Dantioch had to agree, the effects of the damage appeared minimal. The ruins of the Chapel of Memorial filled the stage as it did whenever the Pharos was tuned to it, as real as if it occupied half the chamber of Primary Location Alpha and was not light years away. The black floor of the Pharos stopped, the chipped tiles of the chapel began. On the Macragge side of the divide it was night. Forests of candles flickered atop layered candlestands as tall as primarchs. Through the chapel’s open roof, Dantioch could see the angry red glow of the Ruinstorm, so much brighter there than at Sotha. Long use had made him an expert at reading the empathic field of the device. It fascinated and repulsed him equally, and he could scarcely believe it, but he could feel the anger of the sky. There was an overwhelming madness coming from the storm, the kind that would flood into him if he regarded it too closely. When he looked upon it he had an inkling of what had overcome his brothers, and so he did not.

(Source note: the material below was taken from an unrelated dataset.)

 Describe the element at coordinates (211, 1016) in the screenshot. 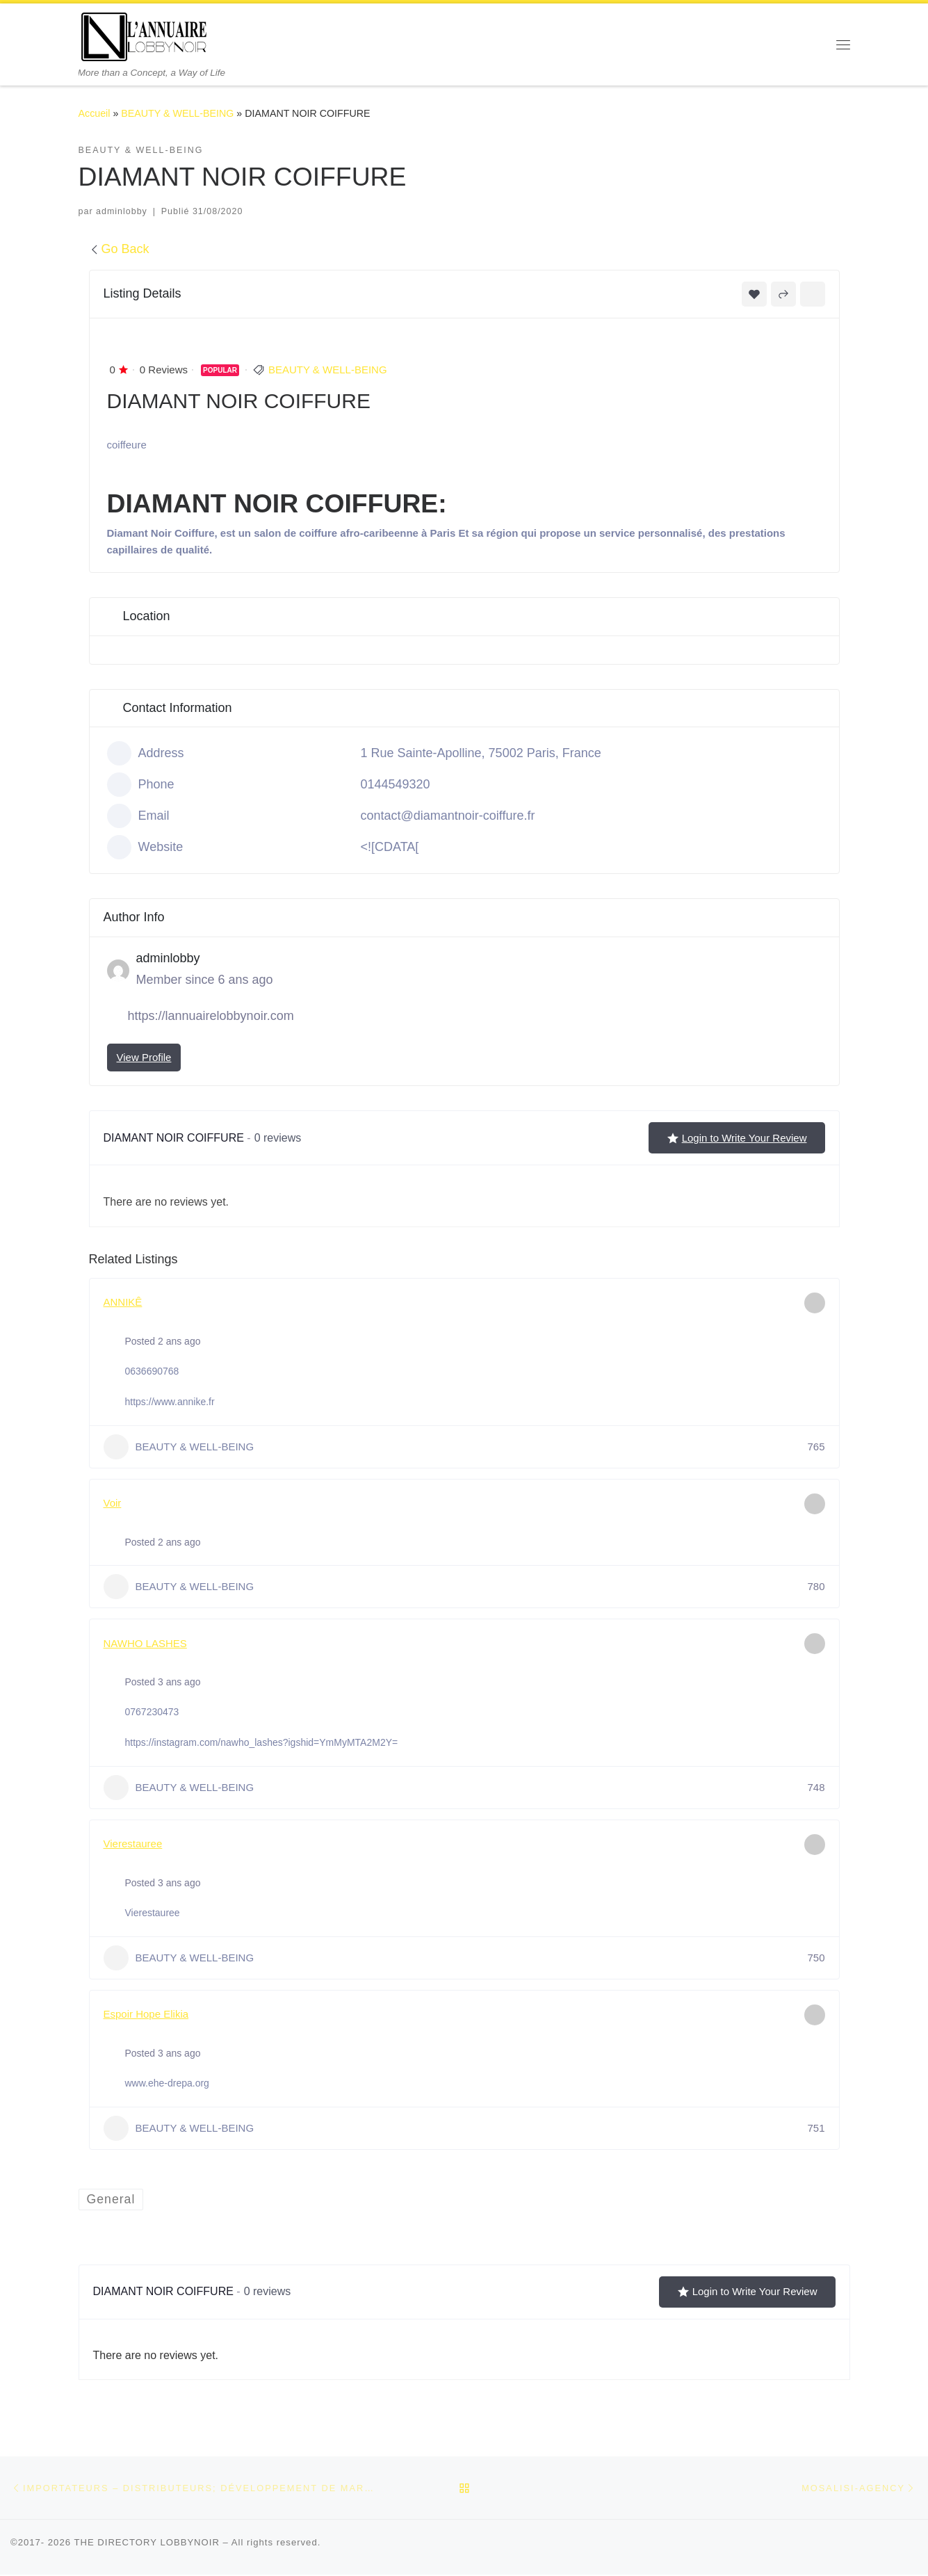

I see `https://lannuairelobbynoir.com` at that location.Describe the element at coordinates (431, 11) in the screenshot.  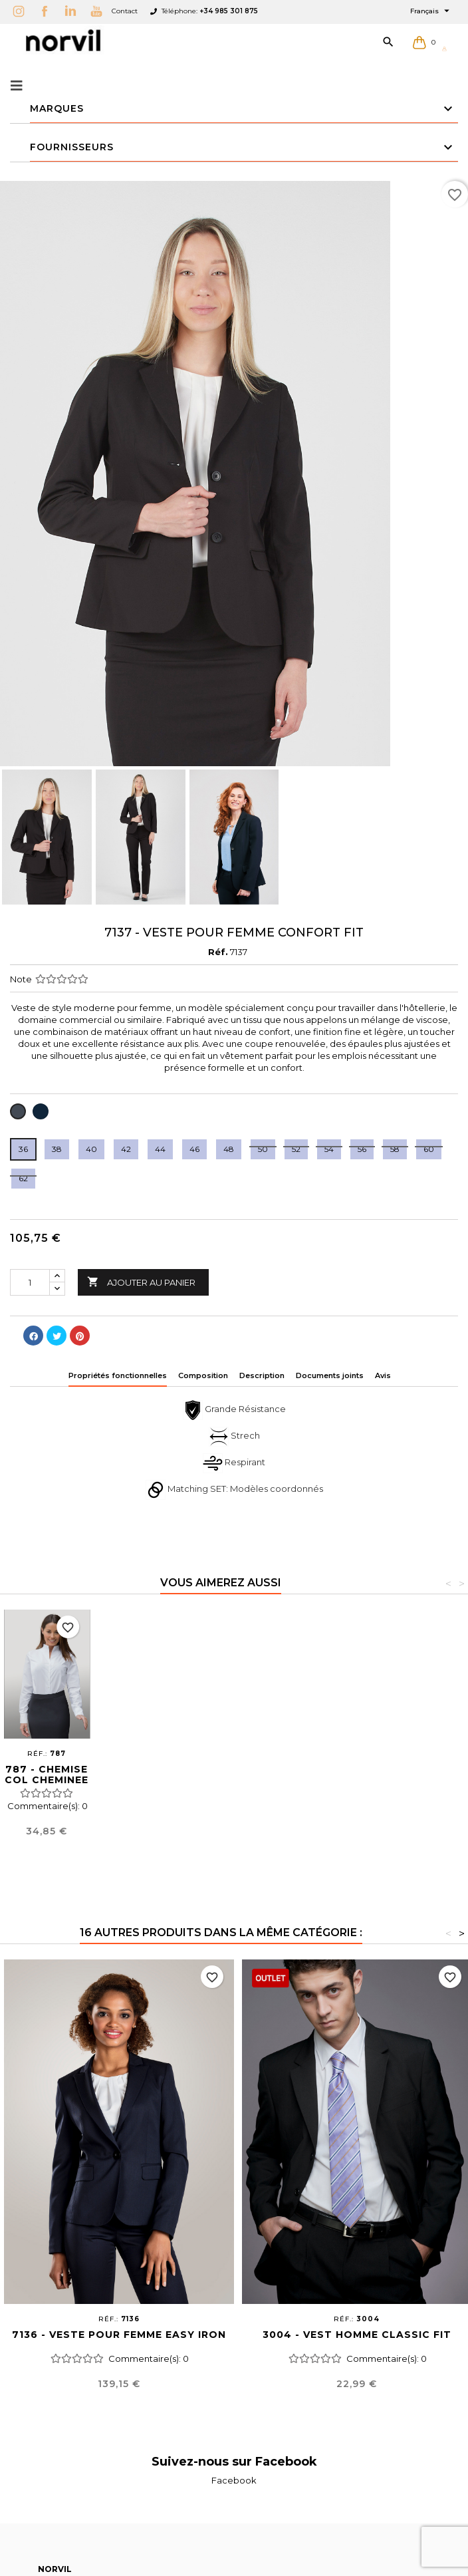
I see `[Sélecteur de langue]` at that location.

He could also read Casmir as easily as if he were a book. Today Valentus Dolor’s equerry was as warm as always towards the warsmith, but a guardedness had come over him when he had been told of their ranging efforts and Polux’s vision of Inwit.
The warsmith shifted in the audience throne. Failing to find a position that lessened the pain of his crooked back, he forced himself to remain still. Two of the Invictarus guard waited by the broken arch of the chapel. They stood in perfect stillness at attention. That was a feat Dantioch could no longer hope to emulate.
The warsmith’s body was wrecked, destroyed by his own kin. When he walked the pain was excruciating, but when he was still it was worse. Pain nibbled constantly at the edge of his psycho-conditioning. He felt as he had never expected to – like an old man used up by life. Only his will and the support of his battleplate allowed him to function at all. Iron within, iron without, he thought ironically. He would have laughed, but that was something else he had learned not to do too often, as it brought on racking coughs that ripped through his thorax in a storm of knives.